> [Exercise] The listing below is to be copied exactly, with pictures excluded.

> [Data for analysis]

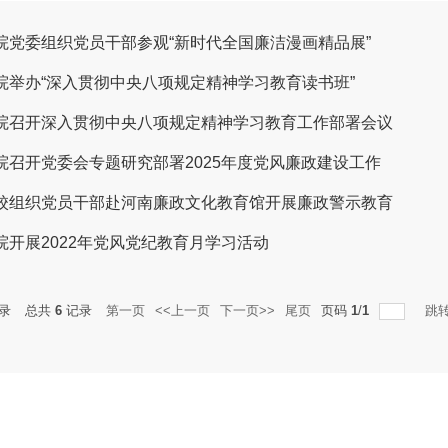
院党委组织党员干部参观“新时代全国廉洁漫画精品展”
院举办“深入贯彻中央八项规定精神学习教育读书班”
院召开深入贯彻中央八项规定精神学习教育工作部署会议
院召开党委会专题研究部署2025年度党风廉政建设工作
校组织党员干部赴河南廉政文化教育馆开展廉政警示教育
院开展2022年党风党纪教育月学习活动
录
总共
6
记录
第一页
<<上一页
下一页>>
尾页
页码
1
/
1
跳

> [Response to this task]
院党委组织党员干部参观“新时代全国廉洁漫画精品展”
院举办“深入贯彻中央八项规定精神学习教育读书班”
院召开深入贯彻中央八项规定精神学习教育工作部署会议
院召开党委会专题研究部署2025年度党风廉政建设工作
校组织党员干部赴河南廉政文化教育馆开展廉政警示教育
院开展2022年党风党纪教育月学习活动
录
总共
6
记录
第一页
<<上一页
下一页>>
尾页
页码
1
/
1
跳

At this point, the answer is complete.